Seminal duct obstruction may result in obstructive azoospermia (OA) and severe oligoasthenoteratozoospermia (OAT) (<0.5 million/mL) (Nordhoff et al., 2015). Cases of partial OA and OAT can be treated effectively by microsurgical anastomosis (Goldstein and Kim, 2013) to obtain successful surgical reversal. However, microsurgical vasovasostomy (VV) (Dickey et al., 2015) and vasoepididymostomy (VE) (Peng et al., 2017) are not suitable for patients with atypical OA and poor epididymis conditions or unpredictable obstruction of the distal vas deferens. For those patients, cross anastomosis may be applied instead of routine VE or VV. A single-center, retrospective, comparison study was conducted, which assessed the usefulness of the cross VV (CVV) in the scrotum for indication and efficacy.

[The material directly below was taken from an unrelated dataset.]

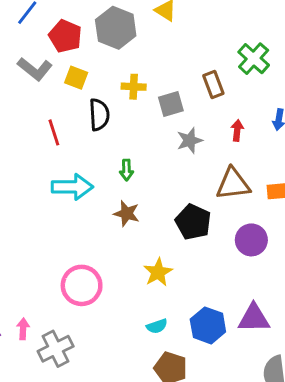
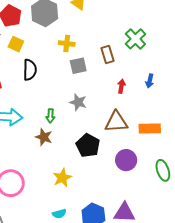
yellow cross: (134, 87) -> (67, 44), moved
gray star: (190, 140) -> (78, 102), moved, turned 30
green arrow: (127, 170) -> (50, 116), moved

A total of 77 cases with OA or OAT were included, and 20 cases implemented cross anastomosis, including unilateral CVV (UCVV) in 4 cases, unilateral VE plus CVV (UVE+CVV) in 11 cases, and unilateral VV-based CVV (UVV+CVV) in 5 cases. The other 57 cases received no cross-matching anastomosis. The patency and natural pregnancy rates in one year were 75.0% and 50.0%, respectively, in the UCVV group; 54.5% and 27.3%, respectively, in the UVE+CVV group; and 60.0% and 40.0%, respectively, in the UVV+CVV group. The CVV in the scrotum in the selected patients with OA and severe OAT could yield good results. We regard the CVV in the scrotum as an efficacious operation with a lower risk of injury in cases of atypical OA.

摘要

精道梗阻可导致梗阻性无精子症(OA)和严重少弱畸形精子症(OAT)(<0.5×106/mL)(Nordhoff 等人,2015 年)。部分 OA 和 OAT 病例可通过显微吻合术(Goldstein 和 Kim,2013 年)有效治疗,以获得成功的手术逆转。然而,显微输精管吻合术(VV)(Dickey 等人,2015 年)和输精管附睾吻合术(VE)(Peng 等人,2017 年)并不适用于非典型 OA 和附睾条件差或远端输精管不可预测梗阻的患者。对于这些患者,可应用交叉吻合术代替常规 VE 或 VV。一项单中心回顾性比较研究评估了阴囊内交叉 VV(CVV)在适应证和疗效方面的应用价值。共纳入 77 例 OA 或 OAT 患者,其中 20 例行交叉吻合术,包括 4 例单侧 CVV(UCVV)、11 例单侧 VE 加 CVV(UVE+CVV)和 5 例单侧 VV 为基础的 CVV(UVV+CVV)。另外 57 例患者未行交叉吻合术。UCVV 组术后 1 年通畅率和自然妊娠率分别为 75.0%和 50.0%;UVE+CVV 组分别为 54.5%和 27.3%;UVV+CVV 组分别为 60.0%和 40.0%。对于 OA 和严重 OAT 患者,选择阴囊内 CVV 可获得良好效果。我们认为阴囊内 CVV 是一种有效的手术,在非典型 OA 病例中损伤风险较低。